Revolving Test Kitchen Reopens with New Focus
Lawrence, MA (Sept. 15, 2021)-The first floor of Northern Essex Community College’s 420 Common Street Building in Lawrence is now a shared commercial kitchen and food business incubator that will accommodate a wide range of food businesses, including food trucks, catering companies, small batch manufacturers and food delivery companies, while offering members access to culinary and business experts in the food industry.
In existence since December of 2016, the Revolving Test Kitchen (RTK) is transitioning from an incubator and pop-up restaurant serving one entrepreneur at a time to a culinary facility with a shared commercial kitchen that will benefit multiple food entrepreneurs.
On Monday, Sept. 13, a small group came together to celebrate with a ribbon cutting in the newly renovated space which features culinary workspaces with multiple prep and cook spaces with dry and cold storage.
At the reopening, business and community leaders enjoyed a buffet prepared by two RTK members, Danny Torres of El Encanto, who runs a food truck featuring Puerto Rican foods, and Jessy Melo, owner of Jessy’s Clean Meals, a weekly meal prep service. There was also a short program emceed by Wendy Estrella, Lawrence Partnership board chair and featuring remarks by Lane Glenn, president of Northern Essex, Mike Kennealy, secretary, Executive Office of Housing and Economic Development, Kendrys Vasquez, mayor of Lawrence, and George Ramirez, executive director, Lawrence Partnership.

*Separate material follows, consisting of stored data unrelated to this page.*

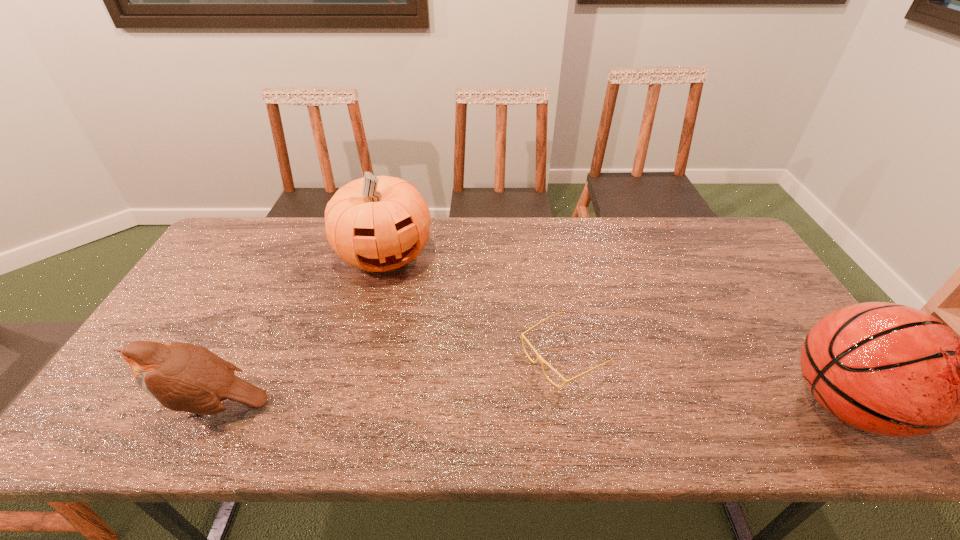 Where is `the leftmost object`? This screenshot has height=540, width=960. the leftmost object is located at coordinates (185, 377).

The height and width of the screenshot is (540, 960). Find the location of `bird`. bird is located at coordinates (185, 377).

This screenshot has height=540, width=960. Identify the location of basketball. (888, 369).

The height and width of the screenshot is (540, 960). In order to click on the shortest object in this screenshot , I will do `click(539, 357)`.

Locate an element on the screen. This screenshot has height=540, width=960. the second object from right to left is located at coordinates [x=539, y=357].

At what (x,y) coordinates should I click in order to perform the action: click on the third object from right to left. Please return your answer as a coordinate pair (x, y). Image resolution: width=960 pixels, height=540 pixels. Looking at the image, I should click on (377, 223).

You are a GUI agent. You are given a task and a screenshot of the screen. Output one action in this format:
    pyautogui.click(x=<x>, y=<y>)
    Task: Click on the farthest object
    Image resolution: width=960 pixels, height=540 pixels.
    Given the screenshot: What is the action you would take?
    pyautogui.click(x=377, y=223)

This screenshot has width=960, height=540. Find the location of `free space located at the face of the leftmost object`. free space located at the face of the leftmost object is located at coordinates (104, 405).

The image size is (960, 540). I want to click on vacant space situated at the face of the leftmost object, so click(x=112, y=405).

Image resolution: width=960 pixels, height=540 pixels. I want to click on vacant space positioned at the face of the leftmost object, so click(x=104, y=405).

“Lawrence is emerging as a growth area for food-based businesses,” said Ramirez. “But with challenges new food service businesses face around capital and start-up costs, many great ideas never get off the ground. This new approach to the RTK offers serious entrepreneurs an important hand up through experts and facilities that make it possible to bring their idea to life and sustain it for the long term.”
President Lane Glenn said “Everything about this space embraces the best of this city…this building was almost empty a few years ago. Now, Northern Essex and Regis are offering classes here, preparing local residents for careers, and this new space will help launch aspiring food entrepreneurs. It’s exciting.”
Mayor Vasquez said “The Revolving Test Kitchen is a prime example of what we can achieve as a community when we come together to empower our residents, artists, and business owners. This project is going to help a lot of our entrepreneurs who wouldn’t otherwise have access to a kitchen.”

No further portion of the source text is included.